■ **Description of the task**:
Within the listing, how many lines include "http"? Please answer with a bare number.

■ **Data to examine**:
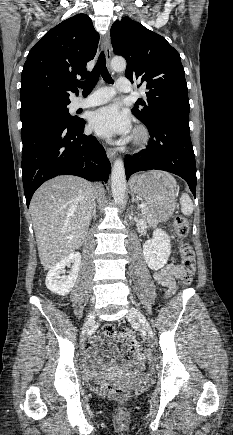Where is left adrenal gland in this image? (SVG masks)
I'll return each mask as SVG.
<instances>
[{
    "label": "left adrenal gland",
    "instance_id": "a2214340",
    "mask_svg": "<svg viewBox=\"0 0 233 435\" xmlns=\"http://www.w3.org/2000/svg\"><path fill=\"white\" fill-rule=\"evenodd\" d=\"M132 202L134 203H136L137 204V210H139L140 209V205H139V202H138V200L137 199H135V196H134V194H132Z\"/></svg>",
    "mask_w": 233,
    "mask_h": 435
}]
</instances>
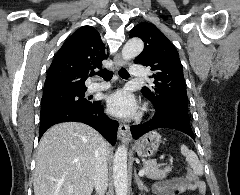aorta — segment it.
<instances>
[{
  "mask_svg": "<svg viewBox=\"0 0 240 195\" xmlns=\"http://www.w3.org/2000/svg\"><path fill=\"white\" fill-rule=\"evenodd\" d=\"M144 44L140 38H132L126 42L122 48V60L128 62L132 58L139 56L143 52ZM113 181L116 195H127L128 175H127V147L119 145L115 151L113 161Z\"/></svg>",
  "mask_w": 240,
  "mask_h": 195,
  "instance_id": "1",
  "label": "aorta"
}]
</instances>
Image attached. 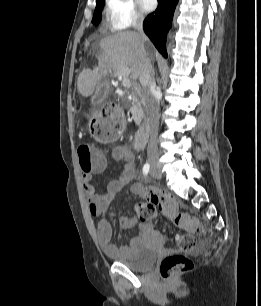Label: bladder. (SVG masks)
I'll use <instances>...</instances> for the list:
<instances>
[{
  "label": "bladder",
  "instance_id": "31cf9c89",
  "mask_svg": "<svg viewBox=\"0 0 261 306\" xmlns=\"http://www.w3.org/2000/svg\"><path fill=\"white\" fill-rule=\"evenodd\" d=\"M161 245V235L157 232H151L147 237L137 238L127 256L114 258L117 263L131 270L144 271L156 262Z\"/></svg>",
  "mask_w": 261,
  "mask_h": 306
}]
</instances>
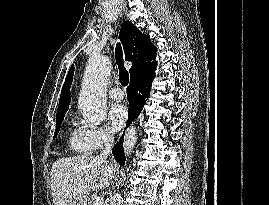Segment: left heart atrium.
<instances>
[{
    "mask_svg": "<svg viewBox=\"0 0 269 205\" xmlns=\"http://www.w3.org/2000/svg\"><path fill=\"white\" fill-rule=\"evenodd\" d=\"M109 124L112 131H118L123 127L127 120V109L121 103L113 104L109 109Z\"/></svg>",
    "mask_w": 269,
    "mask_h": 205,
    "instance_id": "left-heart-atrium-1",
    "label": "left heart atrium"
}]
</instances>
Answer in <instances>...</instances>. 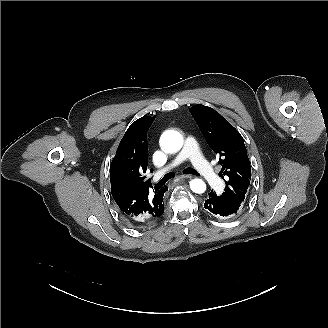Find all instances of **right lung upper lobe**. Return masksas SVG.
Masks as SVG:
<instances>
[{
  "instance_id": "1",
  "label": "right lung upper lobe",
  "mask_w": 328,
  "mask_h": 328,
  "mask_svg": "<svg viewBox=\"0 0 328 328\" xmlns=\"http://www.w3.org/2000/svg\"><path fill=\"white\" fill-rule=\"evenodd\" d=\"M154 117L144 116L127 129L110 165L111 193L122 215L143 226L155 221L163 213V196L168 188L154 193L147 179V131Z\"/></svg>"
}]
</instances>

■ **Response box**:
5